Provided data:
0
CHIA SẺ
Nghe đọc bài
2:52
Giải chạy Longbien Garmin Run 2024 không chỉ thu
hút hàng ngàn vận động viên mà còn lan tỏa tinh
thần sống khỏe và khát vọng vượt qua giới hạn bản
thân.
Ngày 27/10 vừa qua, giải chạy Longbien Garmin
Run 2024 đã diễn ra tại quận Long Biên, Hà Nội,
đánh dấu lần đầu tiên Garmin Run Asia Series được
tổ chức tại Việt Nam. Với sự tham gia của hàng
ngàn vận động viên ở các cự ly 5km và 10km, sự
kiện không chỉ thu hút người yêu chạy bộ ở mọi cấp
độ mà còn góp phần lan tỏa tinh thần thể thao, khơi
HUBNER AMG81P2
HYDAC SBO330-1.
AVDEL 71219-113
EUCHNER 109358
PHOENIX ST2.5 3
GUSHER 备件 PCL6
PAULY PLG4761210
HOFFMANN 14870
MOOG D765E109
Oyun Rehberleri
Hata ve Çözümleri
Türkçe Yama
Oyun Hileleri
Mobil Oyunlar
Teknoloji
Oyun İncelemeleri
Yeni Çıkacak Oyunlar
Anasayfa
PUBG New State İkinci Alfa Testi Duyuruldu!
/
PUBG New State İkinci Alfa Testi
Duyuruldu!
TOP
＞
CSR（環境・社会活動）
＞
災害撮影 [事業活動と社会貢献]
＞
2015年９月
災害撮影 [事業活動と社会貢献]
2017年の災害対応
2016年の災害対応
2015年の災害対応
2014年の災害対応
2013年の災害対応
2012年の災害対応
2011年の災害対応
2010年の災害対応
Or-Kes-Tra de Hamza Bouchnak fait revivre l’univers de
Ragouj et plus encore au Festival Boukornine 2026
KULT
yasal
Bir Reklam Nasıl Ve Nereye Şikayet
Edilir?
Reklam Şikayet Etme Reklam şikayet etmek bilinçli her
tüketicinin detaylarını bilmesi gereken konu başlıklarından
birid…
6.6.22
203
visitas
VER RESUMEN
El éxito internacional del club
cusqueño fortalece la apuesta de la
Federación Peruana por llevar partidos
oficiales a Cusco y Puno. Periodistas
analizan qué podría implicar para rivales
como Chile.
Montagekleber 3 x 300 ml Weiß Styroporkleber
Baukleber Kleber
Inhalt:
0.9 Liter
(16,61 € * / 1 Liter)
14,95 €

Problem to solve: Each record is to be repeated word for word, with none skipped.

Solution for this exercise:
0
CHIA SẺ
Nghe đọc bài
2:52
Giải chạy Longbien Garmin Run 2024 không chỉ thu
hút hàng ngàn vận động viên mà còn lan tỏa tinh
thần sống khỏe và khát vọng vượt qua giới hạn bản
thân.
Ngày 27/10 vừa qua, giải chạy Longbien Garmin
Run 2024 đã diễn ra tại quận Long Biên, Hà Nội,
đánh dấu lần đầu tiên Garmin Run Asia Series được
tổ chức tại Việt Nam. Với sự tham gia của hàng
ngàn vận động viên ở các cự ly 5km và 10km, sự
kiện không chỉ thu hút người yêu chạy bộ ở mọi cấp
độ mà còn góp phần lan tỏa tinh thần thể thao, khơi
HUBNER AMG81P2
HYDAC SBO330-1.
AVDEL 71219-113
EUCHNER 109358
PHOENIX ST2.5 3
GUSHER 备件 PCL6
PAULY PLG4761210
HOFFMANN 14870
MOOG D765E109
Oyun Rehberleri
Hata ve Çözümleri
Türkçe Yama
Oyun Hileleri
Mobil Oyunlar
Teknoloji
Oyun İncelemeleri
Yeni Çıkacak Oyunlar
Anasayfa
PUBG New State İkinci Alfa Testi Duyuruldu!
/
PUBG New State İkinci Alfa Testi
Duyuruldu!
TOP
＞
CSR（環境・社会活動）
＞
災害撮影 [事業活動と社会貢献]
＞
2015年９月
災害撮影 [事業活動と社会貢献]
2017年の災害対応
2016年の災害対応
2015年の災害対応
2014年の災害対応
2013年の災害対応
2012年の災害対応
2011年の災害対応
2010年の災害対応
Or-Kes-Tra de Hamza Bouchnak fait revivre l’univers de
Ragouj et plus encore au Festival Boukornine 2026
KULT
yasal
Bir Reklam Nasıl Ve Nereye Şikayet
Edilir?
Reklam Şikayet Etme Reklam şikayet etmek bilinçli her
tüketicinin detaylarını bilmesi gereken konu başlıklarından
birid…
6.6.22
203
visitas
VER RESUMEN
El éxito internacional del club
cusqueño fortalece la apuesta de la
Federación Peruana por llevar partidos
oficiales a Cusco y Puno. Periodistas
analizan qué podría implicar para rivales
como Chile.
Montagekleber 3 x 300 ml Weiß Styroporkleber
Baukleber Kleber
Inhalt:
0.9 Liter
(16,61 € * / 1 Liter)
14,95 €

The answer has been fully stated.